Czy udała się jej wyprawa do Finlandii? Tego nie wiemy. Jednakże Dancewicz dalej nie rezygnuje z zimnych kąpieli, które korzystnie wpływają na krążenie i metabolizm.
Nowe wyzwania nad Bałtykiem
Kilka dni temu Renata Dancewicz po raz kolejny postanowiła pomorsować w Bałtyku, znanym z lodowatej wody, nawet latem. Wybrała się do Sopotu ze swoim synem Jerzym, którego również zaraża pasją do ekstremalnych kąpieli. Najpierw zrelaksowali się w saunie, aby przygotować ciało na niską temperaturę. Następnie aktorka, ubrana w strój kąpielowy i dużą różową czapkę, odważnie wbiegła do zimnej wody, nie bojąc się chłodnej fali, a syn dzielnie towarzyszył mamie.
W imprezie w tej lodowatej wodzie wytrzymali kilka minut, ale Dancewicz postanowiła przełamać swoje granice.
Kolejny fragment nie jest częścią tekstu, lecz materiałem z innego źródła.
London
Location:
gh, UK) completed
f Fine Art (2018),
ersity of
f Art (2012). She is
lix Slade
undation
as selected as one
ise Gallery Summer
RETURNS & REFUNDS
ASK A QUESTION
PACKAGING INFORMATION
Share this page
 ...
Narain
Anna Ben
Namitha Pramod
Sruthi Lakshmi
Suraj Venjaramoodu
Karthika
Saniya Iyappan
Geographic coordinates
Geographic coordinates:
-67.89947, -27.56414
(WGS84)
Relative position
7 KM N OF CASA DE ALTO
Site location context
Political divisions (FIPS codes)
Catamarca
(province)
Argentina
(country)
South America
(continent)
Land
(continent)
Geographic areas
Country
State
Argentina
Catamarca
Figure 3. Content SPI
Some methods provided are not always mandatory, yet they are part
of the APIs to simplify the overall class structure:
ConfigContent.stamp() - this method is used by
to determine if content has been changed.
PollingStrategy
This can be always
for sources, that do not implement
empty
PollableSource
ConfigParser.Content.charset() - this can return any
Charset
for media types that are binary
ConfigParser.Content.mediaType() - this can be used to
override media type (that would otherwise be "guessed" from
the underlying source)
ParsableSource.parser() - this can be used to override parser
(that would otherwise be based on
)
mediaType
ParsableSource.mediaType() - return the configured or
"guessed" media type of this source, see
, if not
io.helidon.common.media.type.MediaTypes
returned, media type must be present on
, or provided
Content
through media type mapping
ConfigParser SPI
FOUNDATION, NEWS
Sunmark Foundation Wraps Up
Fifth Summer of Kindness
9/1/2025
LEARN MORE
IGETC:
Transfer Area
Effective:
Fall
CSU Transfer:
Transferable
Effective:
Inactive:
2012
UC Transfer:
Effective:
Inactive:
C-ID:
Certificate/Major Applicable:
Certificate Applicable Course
Zdumiewając wszystkich, zdjęła czapkę i zanurkowała w zimnej toni, co z pewnością jest nie lada wyczynem. Po tej zdrowotnej odwadze, oboje wyruszyli na spacer po Sopocie — na pewno byli już odpowiednio rozgrzani.
Przyszłość bez ograniczeń
W wywiadzie dla „Faktu” Renata Dancewicz zadeklarowała, że nie ma zamiaru się ograniczać. Jej pasje napędzają ją do działania i odkrywania nowych możliwości, co z pewnością możemy uznać za inspirację dla innych. Kto wie, jakie jeszcze wyzwania podejmie w przyszłości?